Stored data
━━━━━━━━━━━━━━━━━━━━

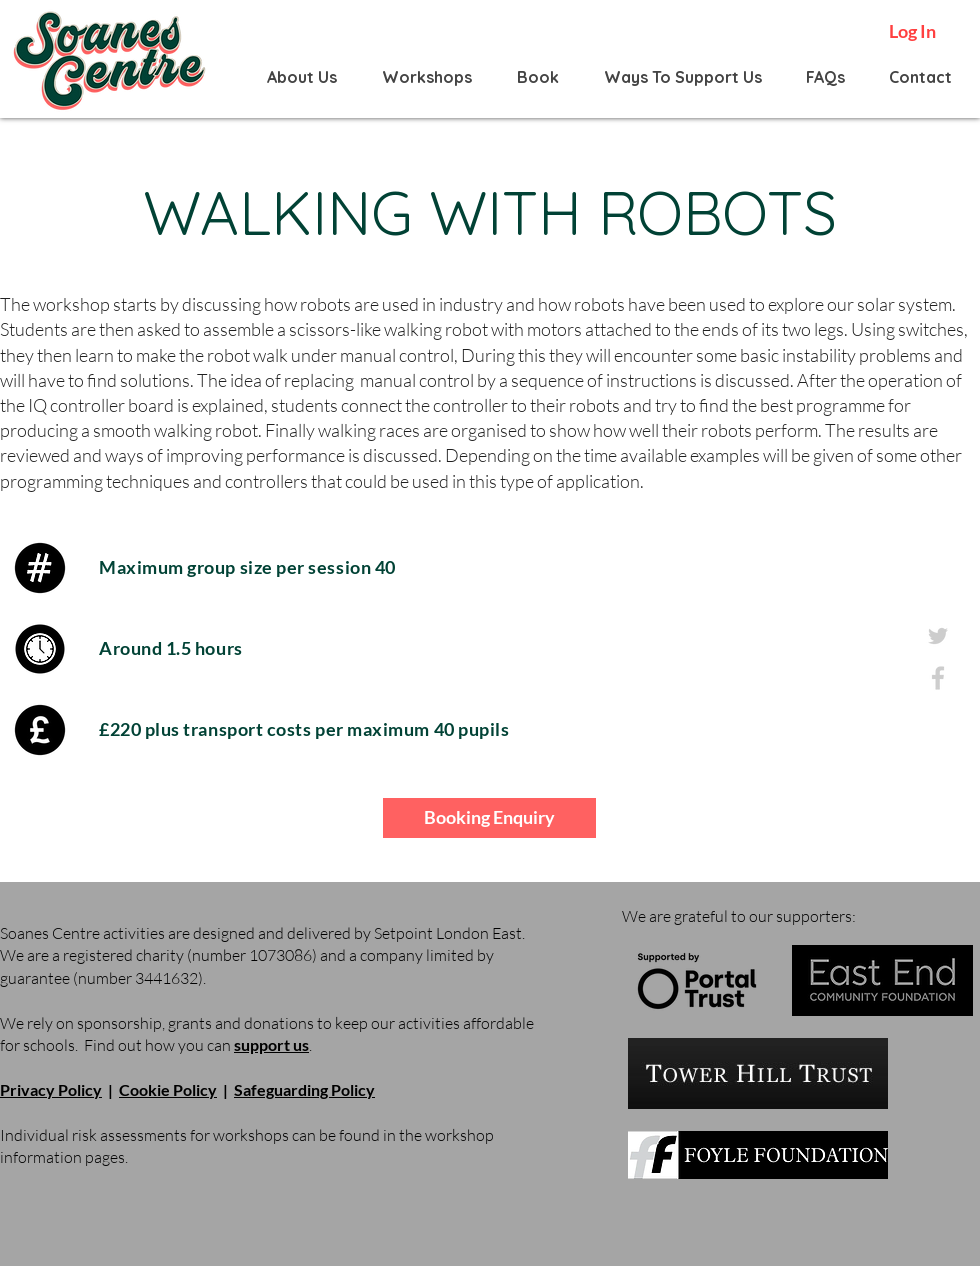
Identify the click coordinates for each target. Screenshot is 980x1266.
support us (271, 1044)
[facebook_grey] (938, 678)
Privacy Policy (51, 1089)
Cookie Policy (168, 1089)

━━━━━━━━━━━━━━━━━━━━

▶ THE PROBLEM: Keep every word of the lines above unchanged in the copy, and omit the pictures.

▶ RESPONSE TO THIS EXERCISE:
Identify the click coordinates for each target. Screenshot is 980x1266.
support us (271, 1044)
[facebook_grey] (938, 678)
Privacy Policy (51, 1089)
Cookie Policy (168, 1089)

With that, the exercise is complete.